Curbed picks up a story from the Los Angeles Business Journal that exposes a small group of Beverly Hills merchants who oppose a Westside Subway stop at Wilshire/Beverly Drive due to fears of lower income subway riders tarnishing the gloss of Rodeo Drive. Another worry is something many businesses – regardless of clientele income – have when it comes to the subway: will construction drive business away? Although one merchant has a class warfare twist on this issue too, fearing that ritzy business may be replaced by lower end business that cater to subway riders. Reverse gentrification, anyone?
Reorganizing the Bus System within the Network Hierarchy (The Transport Politic)

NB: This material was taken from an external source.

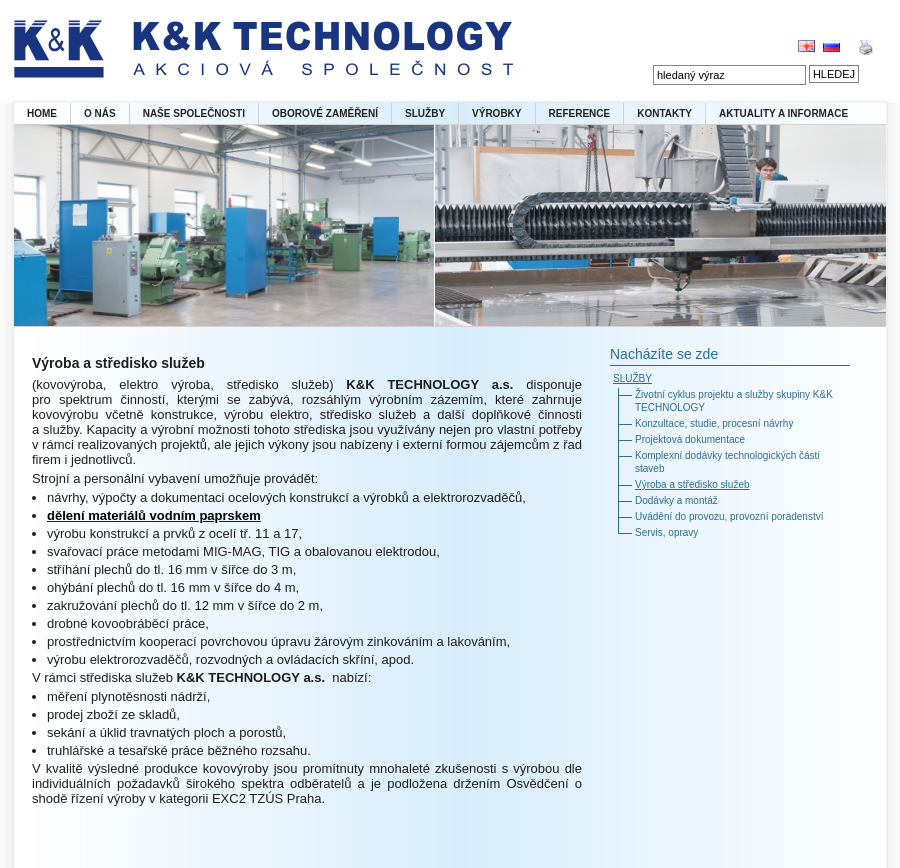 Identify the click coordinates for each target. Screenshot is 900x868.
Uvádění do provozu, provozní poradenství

I’ve been waiting to hear what Yonah Freemark, prolific transportation writer for The Transport Politic blog, had to say about last week’s N.Y. Times story about L.A.’s bus service changes. Well his response is here and like his blogging brethren Jarret Walker (Human Transit), he feels the Times fails to understand that creating a cohesive transit network is more important than trying to provide a small group of people with direct service. But he does feel Metro has failed in properly publicizing and explaining this fact. He then uses the rebranding of the bus system in Lyon, France as an example of how to do it right.
Subway Crush No Longer Gets Weekends Off (N.Y. Times)
The subway system in New York City is no longer just a service functioning mainly to get city commuters too and from work. This Times article reveals that weekend service on the subway is more popular (and crowded) than ever, with ridership numbers that rival the weekday rush hour. One reason? A generational shift. As car-averse, transit-hungry Millennials move into the city and surrounding burroughs weekend trains tend to fill with young revelers, shoppers and service workers.
Spaniards Trade Cars For Lifetime Trolley Pass (Shareable: Cities)
Now here’s an interesting idea that we’ll probably never see in the States. The city of Murcia, Spain offered car owners a lifetime trolley pass in exchange for giving up their cars… permanently. The cars that were traded in were then put on display around the city, parked in impossible places to drive home the point of how much space the vehicles take up. I only wonder what sort of contract folks had to sign to ensure that they never ever buy a car again.